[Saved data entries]

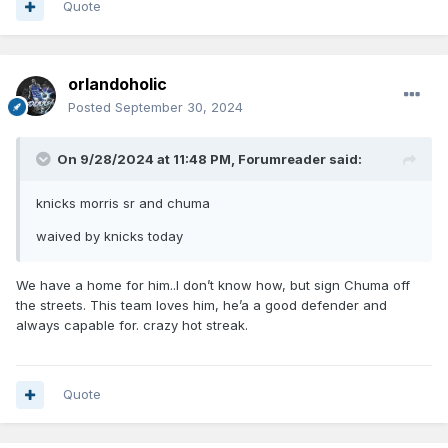
Quote
orlandoholic
Posted
September 30, 2024
On 9/28/2024 at 11:48 PM,
Forumreader
said:
knicks morris sr and chuma
waived by knicks today
We have a home for him..I don’t know how, but sign Chuma off
the streets. This team loves him, he’a a good defender and
always capable for. crazy hot streak.
Quote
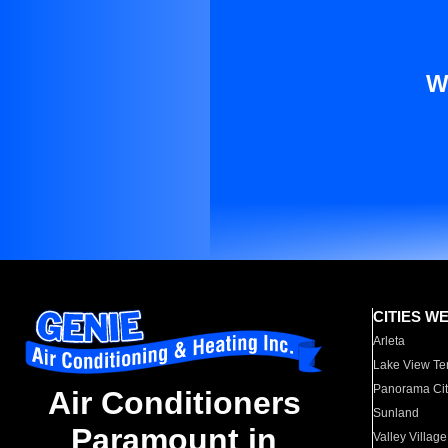
W
CITIES W
Arleta
Lake View Te
Panorama Cit
Air Conditioners
Sunland
Paramount in
Valley Village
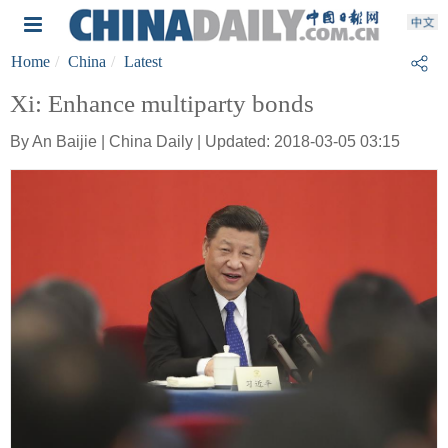
Home
China
Latest
Xi: Enhance multiparty bonds
By An Baijie | China Daily | Updated: 2018-03-05 03:15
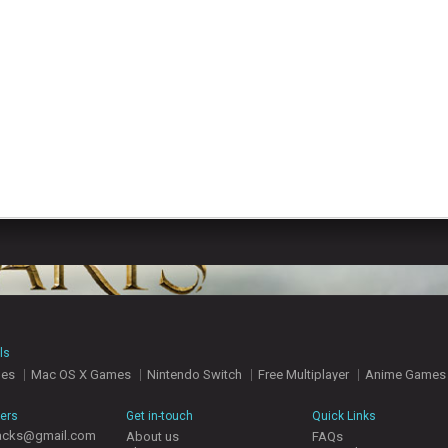
ls
mes
Mac OS X Games
Nintendo Switch
Free Multiplayer
Anime Games
hers
Get in-touch
Quick Links
acks@gmail.com
About us
FAQs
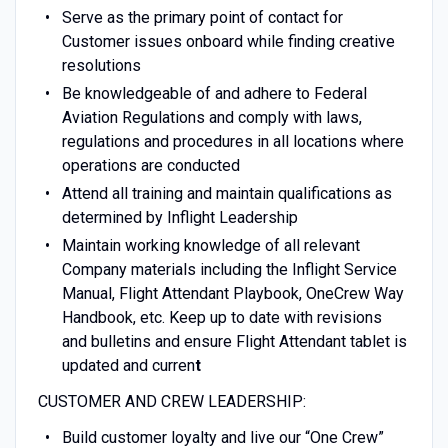
Serve as the primary point of contact for
Customer issues onboard while finding creative
resolutions
Be knowledgeable of and adhere to Federal
Aviation Regulations and comply with laws,
regulations and procedures in all locations where
operations are conducted
Attend all training and maintain qualifications as
determined by Inflight Leadership
Maintain working knowledge of all relevant
Company materials including the Inflight Service
Manual, Flight Attendant Playbook, OneCrew Way
Handbook, etc. Keep up to date with revisions
and bulletins and ensure Flight Attendant tablet is
updated and curren
t
CUSTOMER AND CREW LEADERSHIP:
Build customer loyalty and live our “One Crew”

▸ **Problem statement**: Please output every record above exactly. Leave the pictures out.

▸ **Expected answer**:
Quote
orlandoholic
Posted
September 30, 2024
On 9/28/2024 at 11:48 PM,
Forumreader
said:
knicks morris sr and chuma
waived by knicks today
We have a home for him..I don’t know how, but sign Chuma off
the streets. This team loves him, he’a a good defender and
always capable for. crazy hot streak.
Quote
W
CITIES W
Arleta
Lake View Te
Panorama Cit
Air Conditioners
Sunland
Paramount in
Valley Village
Home
China
Latest
Xi: Enhance multiparty bonds
By An Baijie | China Daily | Updated: 2018-03-05 03:15
ls
mes
Mac OS X Games
Nintendo Switch
Free Multiplayer
Anime Games
hers
Get in-touch
Quick Links
acks@gmail.com
About us
FAQs
Serve as the primary point of contact for
Customer issues onboard while finding creative
resolutions
Be knowledgeable of and adhere to Federal
Aviation Regulations and comply with laws,
regulations and procedures in all locations where
operations are conducted
Attend all training and maintain qualifications as
determined by Inflight Leadership
Maintain working knowledge of all relevant
Company materials including the Inflight Service
Manual, Flight Attendant Playbook, OneCrew Way
Handbook, etc. Keep up to date with revisions
and bulletins and ensure Flight Attendant tablet is
updated and curren
t
CUSTOMER AND CREW LEADERSHIP:
Build customer loyalty and live our “One Crew”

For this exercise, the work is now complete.